### Collected data
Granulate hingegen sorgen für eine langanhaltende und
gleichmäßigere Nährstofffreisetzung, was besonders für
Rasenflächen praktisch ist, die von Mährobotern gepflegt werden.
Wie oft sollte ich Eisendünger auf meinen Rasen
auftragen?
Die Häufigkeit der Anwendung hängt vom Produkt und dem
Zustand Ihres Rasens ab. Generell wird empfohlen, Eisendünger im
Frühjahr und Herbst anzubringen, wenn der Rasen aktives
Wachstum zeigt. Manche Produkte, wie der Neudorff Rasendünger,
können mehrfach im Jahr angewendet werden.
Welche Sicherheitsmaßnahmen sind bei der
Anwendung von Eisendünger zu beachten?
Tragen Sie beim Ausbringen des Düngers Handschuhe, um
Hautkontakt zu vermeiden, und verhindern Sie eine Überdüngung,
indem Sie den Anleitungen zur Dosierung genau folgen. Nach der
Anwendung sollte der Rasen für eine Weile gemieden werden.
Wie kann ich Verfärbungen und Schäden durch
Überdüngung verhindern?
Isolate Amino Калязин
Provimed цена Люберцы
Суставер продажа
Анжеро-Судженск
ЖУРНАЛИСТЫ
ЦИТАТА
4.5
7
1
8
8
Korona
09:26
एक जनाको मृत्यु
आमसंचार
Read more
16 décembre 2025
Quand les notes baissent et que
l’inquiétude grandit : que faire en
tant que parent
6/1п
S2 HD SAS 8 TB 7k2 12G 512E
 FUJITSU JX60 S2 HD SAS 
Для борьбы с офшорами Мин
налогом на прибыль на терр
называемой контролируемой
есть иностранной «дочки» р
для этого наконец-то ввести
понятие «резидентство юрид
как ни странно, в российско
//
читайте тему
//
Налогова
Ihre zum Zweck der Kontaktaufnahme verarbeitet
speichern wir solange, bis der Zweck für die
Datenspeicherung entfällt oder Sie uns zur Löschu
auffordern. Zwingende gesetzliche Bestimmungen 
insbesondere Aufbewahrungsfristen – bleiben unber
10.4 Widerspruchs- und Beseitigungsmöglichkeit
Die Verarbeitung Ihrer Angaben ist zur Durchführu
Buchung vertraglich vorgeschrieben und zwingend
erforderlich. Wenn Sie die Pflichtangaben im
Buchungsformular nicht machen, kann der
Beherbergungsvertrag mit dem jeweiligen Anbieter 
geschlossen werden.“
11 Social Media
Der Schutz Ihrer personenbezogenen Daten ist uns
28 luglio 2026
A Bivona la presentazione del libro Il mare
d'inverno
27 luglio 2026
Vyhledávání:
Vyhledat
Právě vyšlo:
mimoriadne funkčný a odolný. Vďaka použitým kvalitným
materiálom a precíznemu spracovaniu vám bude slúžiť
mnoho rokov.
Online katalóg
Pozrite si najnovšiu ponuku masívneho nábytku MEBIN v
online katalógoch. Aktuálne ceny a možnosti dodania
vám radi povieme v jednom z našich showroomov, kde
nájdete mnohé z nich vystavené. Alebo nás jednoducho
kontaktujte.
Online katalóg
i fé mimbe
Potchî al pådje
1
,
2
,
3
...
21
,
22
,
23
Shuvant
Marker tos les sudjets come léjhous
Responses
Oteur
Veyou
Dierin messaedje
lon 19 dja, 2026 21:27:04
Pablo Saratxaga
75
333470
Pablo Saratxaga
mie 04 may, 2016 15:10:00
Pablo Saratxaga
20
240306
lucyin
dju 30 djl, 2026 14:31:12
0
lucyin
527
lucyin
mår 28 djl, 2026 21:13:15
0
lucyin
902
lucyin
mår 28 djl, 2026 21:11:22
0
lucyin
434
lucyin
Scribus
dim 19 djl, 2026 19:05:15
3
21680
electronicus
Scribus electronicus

### Task instructions
Transcribe every record above so that nothing differs from the original.

### Answer to the problem
Granulate hingegen sorgen für eine langanhaltende und
gleichmäßigere Nährstofffreisetzung, was besonders für
Rasenflächen praktisch ist, die von Mährobotern gepflegt werden.
Wie oft sollte ich Eisendünger auf meinen Rasen
auftragen?
Die Häufigkeit der Anwendung hängt vom Produkt und dem
Zustand Ihres Rasens ab. Generell wird empfohlen, Eisendünger im
Frühjahr und Herbst anzubringen, wenn der Rasen aktives
Wachstum zeigt. Manche Produkte, wie der Neudorff Rasendünger,
können mehrfach im Jahr angewendet werden.
Welche Sicherheitsmaßnahmen sind bei der
Anwendung von Eisendünger zu beachten?
Tragen Sie beim Ausbringen des Düngers Handschuhe, um
Hautkontakt zu vermeiden, und verhindern Sie eine Überdüngung,
indem Sie den Anleitungen zur Dosierung genau folgen. Nach der
Anwendung sollte der Rasen für eine Weile gemieden werden.
Wie kann ich Verfärbungen und Schäden durch
Überdüngung verhindern?
Isolate Amino Калязин
Provimed цена Люберцы
Суставер продажа
Анжеро-Судженск
ЖУРНАЛИСТЫ
ЦИТАТА
4.5
7
1
8
8
Korona
09:26
एक जनाको मृत्यु
आमसंचार
Read more
16 décembre 2025
Quand les notes baissent et que
l’inquiétude grandit : que faire en
tant que parent
6/1п
S2 HD SAS 8 TB 7k2 12G 512E
 FUJITSU JX60 S2 HD SAS 
Для борьбы с офшорами Мин
налогом на прибыль на терр
называемой контролируемой
есть иностранной «дочки» р
для этого наконец-то ввести
понятие «резидентство юрид
как ни странно, в российско
//
читайте тему
//
Налогова
Ihre zum Zweck der Kontaktaufnahme verarbeitet
speichern wir solange, bis der Zweck für die
Datenspeicherung entfällt oder Sie uns zur Löschu
auffordern. Zwingende gesetzliche Bestimmungen 
insbesondere Aufbewahrungsfristen – bleiben unber
10.4 Widerspruchs- und Beseitigungsmöglichkeit
Die Verarbeitung Ihrer Angaben ist zur Durchführu
Buchung vertraglich vorgeschrieben und zwingend
erforderlich. Wenn Sie die Pflichtangaben im
Buchungsformular nicht machen, kann der
Beherbergungsvertrag mit dem jeweiligen Anbieter 
geschlossen werden.“
11 Social Media
Der Schutz Ihrer personenbezogenen Daten ist uns
28 luglio 2026
A Bivona la presentazione del libro Il mare
d'inverno
27 luglio 2026
Vyhledávání:
Vyhledat
Právě vyšlo:
mimoriadne funkčný a odolný. Vďaka použitým kvalitným
materiálom a precíznemu spracovaniu vám bude slúžiť
mnoho rokov.
Online katalóg
Pozrite si najnovšiu ponuku masívneho nábytku MEBIN v
online katalógoch. Aktuálne ceny a možnosti dodania
vám radi povieme v jednom z našich showroomov, kde
nájdete mnohé z nich vystavené. Alebo nás jednoducho
kontaktujte.
Online katalóg
i fé mimbe
Potchî al pådje
1
,
2
,
3
...
21
,
22
,
23
Shuvant
Marker tos les sudjets come léjhous
Responses
Oteur
Veyou
Dierin messaedje
lon 19 dja, 2026 21:27:04
Pablo Saratxaga
75
333470
Pablo Saratxaga
mie 04 may, 2016 15:10:00
Pablo Saratxaga
20
240306
lucyin
dju 30 djl, 2026 14:31:12
0
lucyin
527
lucyin
mår 28 djl, 2026 21:13:15
0
lucyin
902
lucyin
mår 28 djl, 2026 21:11:22
0
lucyin
434
lucyin
Scribus
dim 19 djl, 2026 19:05:15
3
21680
electronicus
Scribus electronicus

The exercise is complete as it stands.